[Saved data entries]
· · · ·

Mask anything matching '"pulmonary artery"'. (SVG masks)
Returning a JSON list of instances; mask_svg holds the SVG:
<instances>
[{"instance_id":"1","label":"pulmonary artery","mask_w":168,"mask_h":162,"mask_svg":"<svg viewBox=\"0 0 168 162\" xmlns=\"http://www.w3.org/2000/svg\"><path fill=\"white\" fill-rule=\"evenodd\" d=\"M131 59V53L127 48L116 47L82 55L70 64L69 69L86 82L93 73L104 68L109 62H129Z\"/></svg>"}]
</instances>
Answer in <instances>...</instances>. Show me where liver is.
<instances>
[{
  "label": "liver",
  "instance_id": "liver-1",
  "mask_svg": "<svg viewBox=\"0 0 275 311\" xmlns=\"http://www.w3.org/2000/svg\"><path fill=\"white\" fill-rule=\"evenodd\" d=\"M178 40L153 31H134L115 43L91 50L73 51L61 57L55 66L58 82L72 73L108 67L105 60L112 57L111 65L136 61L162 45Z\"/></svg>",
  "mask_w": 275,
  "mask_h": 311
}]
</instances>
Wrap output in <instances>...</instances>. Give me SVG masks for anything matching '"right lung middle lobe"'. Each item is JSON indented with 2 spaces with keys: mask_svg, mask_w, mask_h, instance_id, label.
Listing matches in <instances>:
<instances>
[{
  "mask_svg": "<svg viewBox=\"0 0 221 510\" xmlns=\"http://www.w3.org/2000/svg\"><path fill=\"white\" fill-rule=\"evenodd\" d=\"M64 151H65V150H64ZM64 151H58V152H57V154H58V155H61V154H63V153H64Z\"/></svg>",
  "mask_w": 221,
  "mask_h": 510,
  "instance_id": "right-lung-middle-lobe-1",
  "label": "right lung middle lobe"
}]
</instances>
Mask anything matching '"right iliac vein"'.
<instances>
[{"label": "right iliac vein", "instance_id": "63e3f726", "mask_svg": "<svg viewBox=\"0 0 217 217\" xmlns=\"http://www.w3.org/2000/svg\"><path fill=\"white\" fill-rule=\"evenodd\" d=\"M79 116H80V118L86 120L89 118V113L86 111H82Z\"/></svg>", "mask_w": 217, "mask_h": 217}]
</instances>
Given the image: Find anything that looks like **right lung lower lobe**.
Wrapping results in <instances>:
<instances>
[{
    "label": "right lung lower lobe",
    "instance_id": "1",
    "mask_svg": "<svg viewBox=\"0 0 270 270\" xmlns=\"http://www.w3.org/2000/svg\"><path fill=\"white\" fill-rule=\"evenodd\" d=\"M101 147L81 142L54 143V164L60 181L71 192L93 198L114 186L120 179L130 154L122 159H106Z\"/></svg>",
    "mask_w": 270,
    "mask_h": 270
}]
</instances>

· · · ·

Required work » From the first line to the last, return the data above exactly.

Output »
Mask anything matching '"pulmonary artery"'. (SVG masks)
Returning a JSON list of instances; mask_svg holds the SVG:
<instances>
[{"instance_id":"1","label":"pulmonary artery","mask_w":168,"mask_h":162,"mask_svg":"<svg viewBox=\"0 0 168 162\" xmlns=\"http://www.w3.org/2000/svg\"><path fill=\"white\" fill-rule=\"evenodd\" d=\"M131 59V53L127 48L116 47L82 55L70 64L69 69L86 82L93 73L104 68L109 62H129Z\"/></svg>"}]
</instances>
Answer in <instances>...</instances>. Show me where liver is.
<instances>
[{
  "label": "liver",
  "instance_id": "liver-1",
  "mask_svg": "<svg viewBox=\"0 0 275 311\" xmlns=\"http://www.w3.org/2000/svg\"><path fill=\"white\" fill-rule=\"evenodd\" d=\"M178 40L153 31H134L115 43L91 50L73 51L61 57L55 66L58 82L72 73L108 67L105 60L112 57L111 65L136 61L162 45Z\"/></svg>",
  "mask_w": 275,
  "mask_h": 311
}]
</instances>
Wrap output in <instances>...</instances>. Give me SVG masks for anything matching '"right lung middle lobe"'. Each item is JSON indented with 2 spaces with keys: mask_svg, mask_w, mask_h, instance_id, label.
Listing matches in <instances>:
<instances>
[{
  "mask_svg": "<svg viewBox=\"0 0 221 510\" xmlns=\"http://www.w3.org/2000/svg\"><path fill=\"white\" fill-rule=\"evenodd\" d=\"M64 151H65V150H64ZM64 151H58V152H57V154H58V155H61V154H63V153H64Z\"/></svg>",
  "mask_w": 221,
  "mask_h": 510,
  "instance_id": "right-lung-middle-lobe-1",
  "label": "right lung middle lobe"
}]
</instances>
Mask anything matching '"right iliac vein"'.
<instances>
[{"label": "right iliac vein", "instance_id": "63e3f726", "mask_svg": "<svg viewBox=\"0 0 217 217\" xmlns=\"http://www.w3.org/2000/svg\"><path fill=\"white\" fill-rule=\"evenodd\" d=\"M79 116H80V118L86 120L89 118V113L86 111H82Z\"/></svg>", "mask_w": 217, "mask_h": 217}]
</instances>
Given the image: Find anything that looks like **right lung lower lobe**.
Wrapping results in <instances>:
<instances>
[{
    "label": "right lung lower lobe",
    "instance_id": "1",
    "mask_svg": "<svg viewBox=\"0 0 270 270\" xmlns=\"http://www.w3.org/2000/svg\"><path fill=\"white\" fill-rule=\"evenodd\" d=\"M101 147L81 142L54 143V164L60 181L71 192L93 198L114 186L120 179L130 154L122 159H106Z\"/></svg>",
    "mask_w": 270,
    "mask_h": 270
}]
</instances>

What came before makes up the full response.